Возникла мелодия сегодня, прямо на полу в музыкальном классе училища, где в ожидании славы преподавал композитор. Возникла в результате ученого спора с ученицей Наташей — девушкой тоже очень поспешно выросшей (длинная шея, острые локти, впалые щеки, глаза навыкате). Кстати, похоже было, что оба они только что сбежали из какой-то нелепой страны длинноногих и суетливых очкариков, которые еще от бега не успокоились, не остыли, и потому Наташа то вскакивает, то садится, то захлопывает (и воробьи срываются с подоконника) крышку пианино, то откидывает ее, и пианино ослепительно улыбается щербатой улыбкой (а воробьи возвращаются на подоконник), то берет поспешный «крайне-правый» аккорд — что-то вроде чириканья, от чего воробьи подпрыгивают и переглядываются, композитор же, в своих обвисших на коленях и не поспевающих за его ростом и шагами джинсах, устремляется внезапно в дальний угол класса явно с намерением вернуться в ту страну, откуда сбежал, причем вернуться невзирая на мелкие препятствия вроде стен и углов.
— Первичная мелодия, сто тысяч лет назад, — кричала Наташа, уверенно ориентируясь в хронологии, — возникла естественнейшим образом из шума дождя, из плеска воды, от ударов по бревну! Барабаны в первобытном лесу! Тра-та-та! (Это по крышке.) Ура-а! Это вкусный бегемот! Мы его победили!
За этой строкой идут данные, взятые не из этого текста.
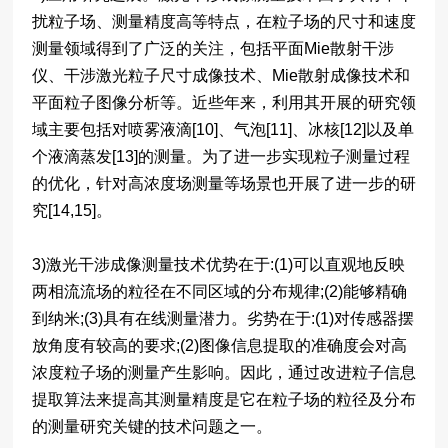
扰粒子场、测量精度高等特点，在粒子场的尺寸和速度
测量领域得到了广泛的关注，包括平面Mie散射干涉
仪、干涉激光粒子尺寸成像技术、Mie散射成像技术和
平面粒子图像分析等。近些年来，利用其开展的研究领
域主要包括对喷雾液滴[10]、气泡[11]、冰核[12]以及单
个液滴蒸发[13]的测量。为了进一步实现粒子测量过程
的优化，针对高浓度场测量等场景也开展了进一步的研
究[14,15]。
3)激光干涉成像测量技术优势在于:(1)可以直观地反映
两相流流场的粒径在不同区域的分布规律;(2)能够精确
到纳米;(3)具有在线测量潜力。劣势在于:(1)对传感器摆
放角度有较高的要求;(2)图像信息提取的准确度会对高
浓度粒子场的测量产生影响。因此，通过改进粒子信息
提取算法来提高其测量精度是它在粒子场的粒径及分布
的测量研究关键的技术问题之一。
А потом три бегемота, в смысле три бревна! Четыре! Танцы! А потом пять бревен, семь! Музыка!
— Наташа! Вы калечите Евтерпу! — кричал Малюскин. — Недаром же она богиня музыки и поэзии в одном лице! Где голос, слово?! Сначала они запели: «А-а-а»! Не всякий же удар по бревну эстетическая ценность! Он должен быть превращен в музыкальный образ мелодией, музыкальным мышлением!
— А как же?! Опираемся на звуковые, вызываем любые ассоциации, даже зрительные представления! Вот я стучу все тише, тише (воробьи стали подпрыгивать в такт) — объект удаляется, удаляется… но главное-то! Трах! Аффект! Естественность чувств, откровенность, искренность — в ритме!..
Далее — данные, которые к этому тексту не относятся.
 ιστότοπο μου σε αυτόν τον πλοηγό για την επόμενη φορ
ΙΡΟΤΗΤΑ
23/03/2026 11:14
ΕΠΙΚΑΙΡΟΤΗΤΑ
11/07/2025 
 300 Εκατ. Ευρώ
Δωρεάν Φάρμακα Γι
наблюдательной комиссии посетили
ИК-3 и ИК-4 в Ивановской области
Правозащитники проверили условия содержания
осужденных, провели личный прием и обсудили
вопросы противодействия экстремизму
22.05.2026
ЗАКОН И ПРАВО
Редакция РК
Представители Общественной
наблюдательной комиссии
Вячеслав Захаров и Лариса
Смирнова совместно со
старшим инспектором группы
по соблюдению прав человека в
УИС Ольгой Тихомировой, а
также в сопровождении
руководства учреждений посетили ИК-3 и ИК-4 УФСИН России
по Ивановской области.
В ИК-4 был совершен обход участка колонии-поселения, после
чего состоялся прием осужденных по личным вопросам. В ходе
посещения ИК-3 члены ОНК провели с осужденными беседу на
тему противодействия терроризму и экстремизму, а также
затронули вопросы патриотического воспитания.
— Нет! В основе мелодии, музыки — логика! Логический цикл! Проще всего — корус, если хотите! Начиная первой строкой, вы даете повод для последней! На этом построена вся поэзия, вся архитектура, смысл ее в том, что за поворотом события вы ожидаете логический вывод! А то, что вы городите, пардон…
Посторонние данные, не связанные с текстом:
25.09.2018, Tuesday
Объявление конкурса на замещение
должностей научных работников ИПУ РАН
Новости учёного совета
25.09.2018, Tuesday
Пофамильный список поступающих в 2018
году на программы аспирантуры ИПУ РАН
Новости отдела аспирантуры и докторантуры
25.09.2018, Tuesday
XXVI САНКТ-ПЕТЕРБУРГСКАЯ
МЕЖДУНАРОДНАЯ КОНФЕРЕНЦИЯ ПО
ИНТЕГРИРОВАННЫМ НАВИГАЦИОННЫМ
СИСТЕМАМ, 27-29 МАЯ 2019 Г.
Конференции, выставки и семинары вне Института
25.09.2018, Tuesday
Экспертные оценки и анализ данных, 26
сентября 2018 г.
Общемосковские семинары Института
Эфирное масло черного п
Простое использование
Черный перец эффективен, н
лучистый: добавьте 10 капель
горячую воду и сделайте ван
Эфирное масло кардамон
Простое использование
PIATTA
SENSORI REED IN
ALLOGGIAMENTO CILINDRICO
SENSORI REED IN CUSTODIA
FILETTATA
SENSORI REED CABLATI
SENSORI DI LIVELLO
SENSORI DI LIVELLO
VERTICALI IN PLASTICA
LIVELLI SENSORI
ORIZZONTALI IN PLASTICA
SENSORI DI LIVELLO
— Пардон?! Вот именно! Вы, видно, не поймете. Потому что… да просто потому, что я говорю о мужском начале! — Малюскин резко повернулся в дальнем углу и наклонил голову по-бычьи (но бодаться ему пока было нечем).
— Что?! (Удар крышки.) Что же вы там, в углу, головой стенку-то не прошибли? Может, за нею-то… А?! Вот то-то! Все, что чего-то стоит, нанизано на стержень темперамента, страсти, движется, летит! У Баха — откровенно: та, та, та! Помчались! В джазе грубо, прочно — Блентон, Уэбб! У Бетховена — внутренняя пружина, но все — риск, всегда риск! Самоотдача! Пусть я сгорю, но я отдаю тебе все, все, все!
— Вы представляете себе музыку, по-моему, как конную атаку с завязанными глазами… а у меня сложное к этому отношение.
— Конечно. У вас эта ваша лирика — вроде жирных юношей с арфами, которые осторожно выбирают из чего-то рыхлого вкусные кусочки на десерт. А Бетховен, значит, не лирик? В роке и то… а негры… Нет, не могу больше! Урок окончен! До свидания, Александр Иванович!
Она мотнула своей сложнопричесанной головкой, неловко, неуверенно еще (из-за высоких каблуков) зашагала к двери.
— До завтра? — испугался композитор.
— Посмотрим, — в дверях она обернулась…
И вот тут композитор услышал мелодию. Как они возникают в головах настоящих композиторов, он, правда, не знал. Предполагал, что галлюцинируют небось, слышат это «внутри». Сам Малюскин до этого, кажется, не галлюцинировал. Подбирал кое-что, так, что-то вялое и знакомое. Но сейчас! Это была она! Откуда? Кажется, ее родили неловкие шаги Наташи? Или озаренный дождливым небом класс? Шло это, скорее, так: раз-два-три… вальс?